L'intégration avec Identity Protection permet de créer des politiques réactives qui adaptent les contrôles au niveau de risque détecté :

  • Sign-in risk = Medium/High : exiger MFA phishing-resistant. Couvre les scénarios d'impossible travel, proxy anonyme, token anomalies.
  • User risk = High : bloquer l'accès et forcer un changement de mot de passe. Déclenché par la détection de credentials leakées ou de comportements compromis.
  • User risk = Medium : exiger MFA + changement de mot de passe sécurisé. Permet une remédiation sans bloquer totalement l'utilisateur.

3.3 Mode Report-Only et déploiement progressif

Toute nouvelle politique CA doit être déployée en mode Report-Only pendant au minimum 7 à 14 jours avant activation. Ce mode journalise les décisions sans les appliquer, permettant d'identifier les impacts potentiels via les Sign-in logs (colonne "Conditional Access" avec le statut "Report-only: Success" ou "Report-only: Failure").

Le processus de déploiement recommandé en quatre phases :

  1. Conception et documentation : définir la politique, les conditions, les exclusions. Valider avec les équipes métier.
  2. Report-Only (7-14 jours) : déployer en mode simulation. Analyser les logs quotidiennement. Identifier les faux positifs.
  3. Activation progressive : activer d'abord pour un groupe pilote (IT, Security team), puis élargir par vagues.
  4. Full enforcement : activation pour tous les utilisateurs. Maintenir un monitoring renforcé pendant 30 jours.

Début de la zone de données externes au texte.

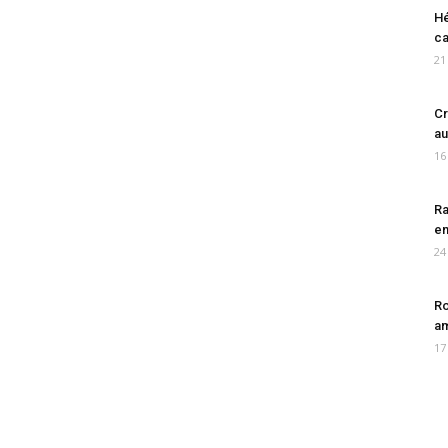
Hé
ca
21
Cr
au
16
Ra
en
24
Ro
am
17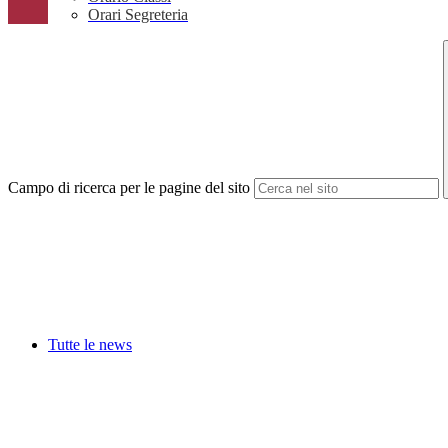
Orari Segreteria
Campo di ricerca per le pagine del sito
Tutte le news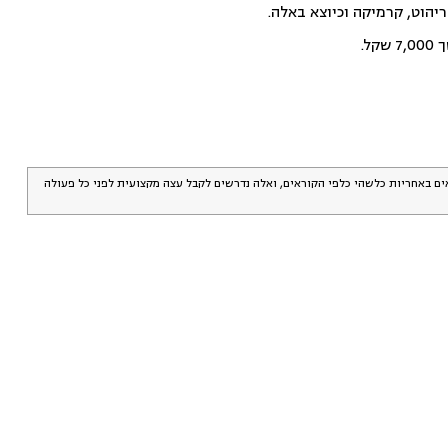
יהוט, קרמיקה וכיוצא באלה.
ל.
אים באחריות כלשהי כלפי הקוראים, ואלה נדרשים לקבל עצה מקצועית לפני כל פעולה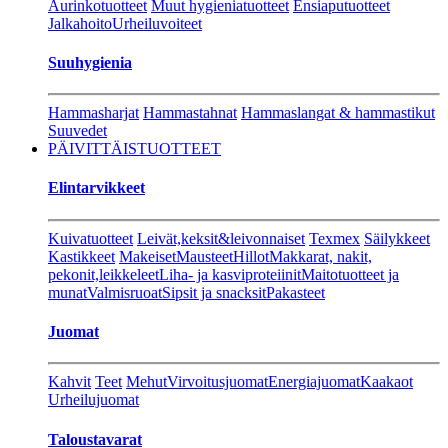
Aurinkotuotteet
Muut hygieniatuotteet
Ensiaputuotteet
Jalkahoito
Urheiluvoiteet
Suuhygienia
Hammasharjat
Hammastahnat
Hammaslangat & hammastikut
Suuvedet
PÄIVITTÄISTUOTTEET
Elintarvikkeet
Kuivatuotteet
Leivät,keksit&leivonnaiset
Texmex
Säilykkeet
Kastikkeet
Makeiset
Mausteet
Hillot
Makkarat, nakit,
pekonit,leikkeleet
Liha- ja kasviproteiinit
Maitotuotteet ja
munat
Valmisruoat
Sipsit ja snacksit
Pakasteet
Juomat
Kahvit
Teet
Mehut
Virvoitusjuomat
Energiajuomat
Kaakaot
Urheilujuomat
Taloustavarat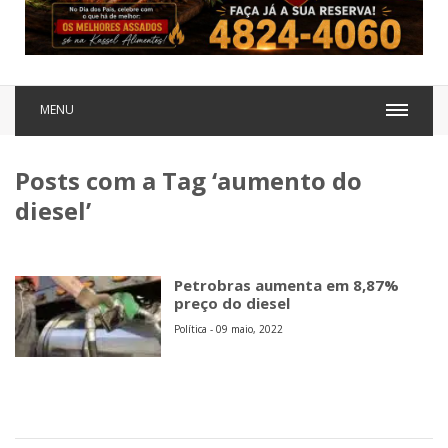
MENU
Posts com a Tag ‘aumento do
diesel’
Petrobras aumenta em 8,87%
preço do diesel
Política - 09 maio, 2022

3.4 Continuous Access Evaluation (CAE)

Le CAE est une avancée majeure qui résout le problème fondamental des tokens : leur durée de vie statique. Traditionnellement, un access token reste valide jusqu'à son expiration (60-90 min), même si le compte est compromis et désactivé entre-temps. Le CAE crée un canal de communication en temps réel entre Entra ID et les services Microsoft (Exchange, SharePoint, Teams, Graph) pour révoquer les tokens quasi instantanément.

Les événements qui déclenchent une réévaluation CAE :

  • Désactivation du compte : révocation immédiate des tokens actifs.
  • Changement de mot de passe ou révocation de refresh token : force une ré-authentification.
  • Changement de localisation réseau : réévaluation si l'utilisateur sort d'une named location de confiance.
  • Changement de politique CA : les nouvelles conditions sont appliquées aux sessions existantes.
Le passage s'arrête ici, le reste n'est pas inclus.